Julie Bishop says US President Donald Trump shouldn't reward Russia for bad behaviour ahead of his meeting with Vladimir Putin.
The foreign affairs minister says the challenge facing the US in the highly anticipated leaders' meeting in Helsinki on Monday all depends on how much it demands of the Russian president.
"Russia has many questions to answer," Ms Bishop told ABC Radio on Wednesday.
"We certainly have issues with Russia and we certainly have issues with President Putin."
Ms Bishop wants Russia called to account over the downing of flight MH17, nearly four years after the incident.

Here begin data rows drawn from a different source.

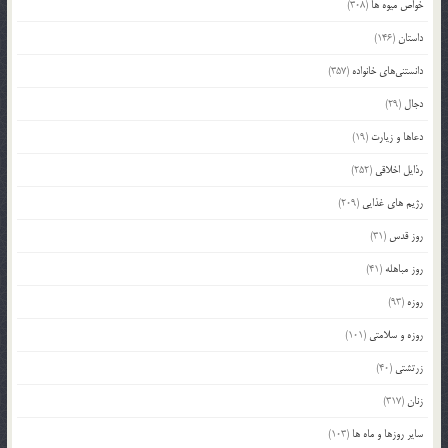
خواص میوه ها
(308)
داستان
(146)
دانستنی‌های خانواده
(357)
دجال
(29)
دعاها و زیارت
(19)
رذایل اخلاقی
(252)
رژیم های غذایی
(209)
روز قدس
(31)
روز مباهله
(41)
روزه
(93)
روزه و سلامتی
(101)
زرتشتی
(40)
زنان
(317)
سایر روزها و ماه ها
(103)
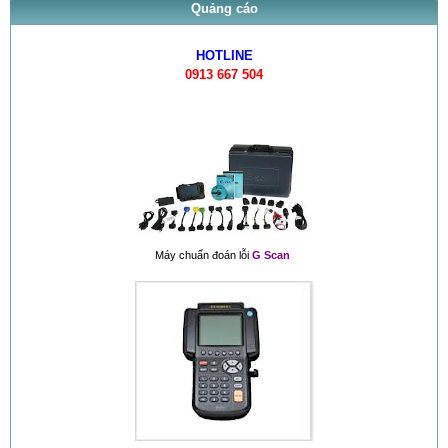
Quảng cáo
HOTLINE
0913 667 504
Máy chuẩn đoán lỗi
G Scan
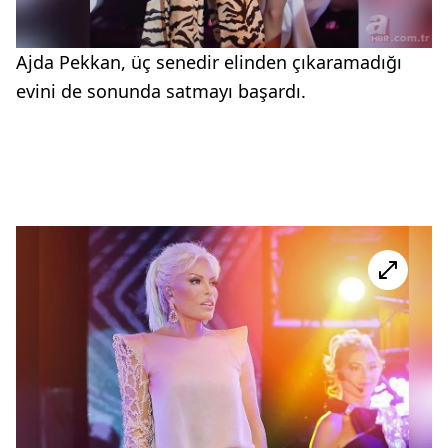
Ajda Pekkan, üç senedir elinden çıkaramadığı
evini de sonunda satmayı başardı.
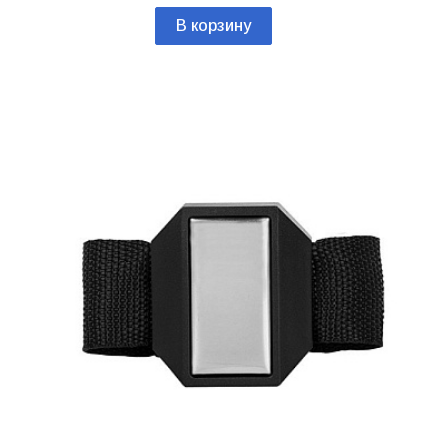
В корзину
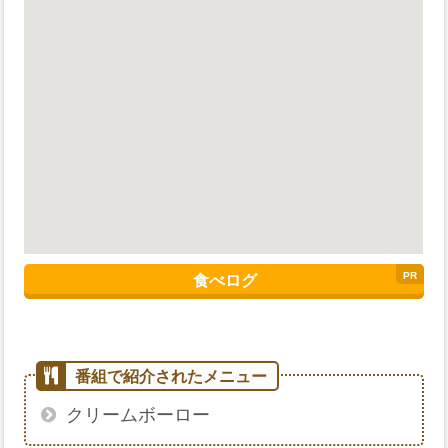
食べログ
クリームボーロー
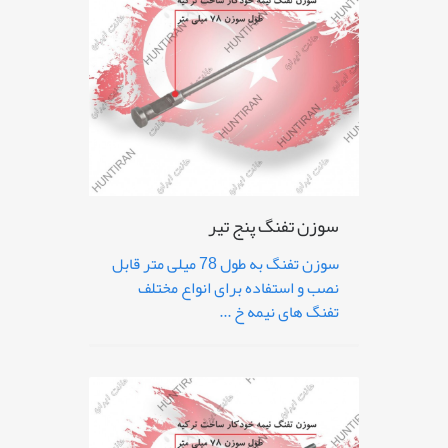
سوزن تفنگ پنج تیر
سوزن تفنگ به طول 78 میلی متر قابل
نصب و استفاده برای انواع مختلف
تفنگ های نیمه خ ...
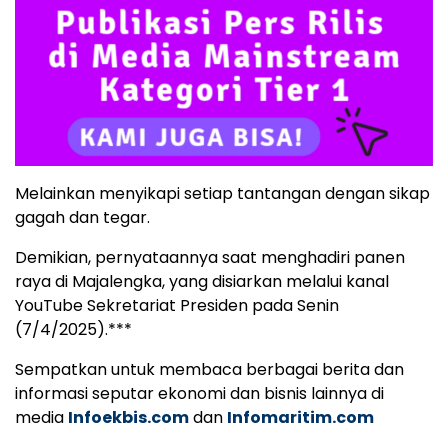
Melainkan menyikapi setiap tantangan dengan sikap
gagah dan tegar.
Demikian, pernyataannya saat menghadiri panen
raya di Majalengka, yang disiarkan melalui kanal
YouTube Sekretariat Presiden pada Senin
(7/4/2025).***
Sempatkan untuk membaca berbagai berita dan
informasi seputar ekonomi dan bisnis lainnya di
media
Infoekbis.com
dan
Infomaritim.com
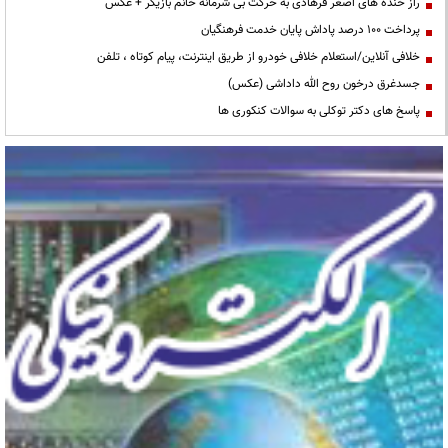
راز خنده های اصغر فرهادی به حرکت بی شرمانه خانم بازیگر + عکس
پرداخت ۱۰۰ درصد پاداش پایان خدمت فرهنگیان
خلافی آنلاین/استعلام خلافی خودرو از طریق اینترنت، پیام کوتاه ، تلفن
جسدغرق درخون روح الله داداشی (عکس)
پاسخ های دکتر توکلی به سوالات کنکوری ها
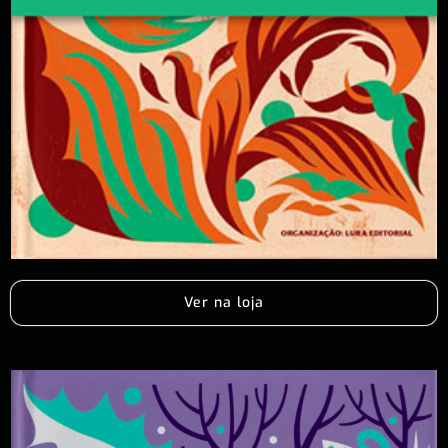
Ver na loja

The presence of the Russian manufactured nerve agent novichok in the United Kingdom, that has led to one death, also demanded questions be answered.
Not least, its involvement in Syria, where it backs Bashar al-Assad's regime.
President Trump has said his meeting with President Putin will be the "easiest" of his tour of member countries of America's Atlantic alliance - NATO.
He has consistently called on NATO members to chip in more for their own defence.
"He clearly practices diplomacy on a one-to-one level," Ms Bishop told Sky News.
"He develops a rapport with a particular leaders, if that leads to outcomes it's a very effective form of diplomacy."
Ms Bishop said it remains unclear what will be discussed at the meeting but stressed the importance of NATO, of which Russia is not a member.
"I see it as integral to peace and stability on the European continent," she said.
"We would urge the United States to not reward Russia for its bad behaviour and certainly not invite Russia back into the G8."
Labor foreign affairs spokeswoman Penny Wong is in the US, participating in meetings which she says underscore the importance of America's alliances.
"A key element of American power is the system of alliances it has around the globe, which no other country has," Senator Wong told ABC Radio.
"And obviously NATO is a key aspect of that."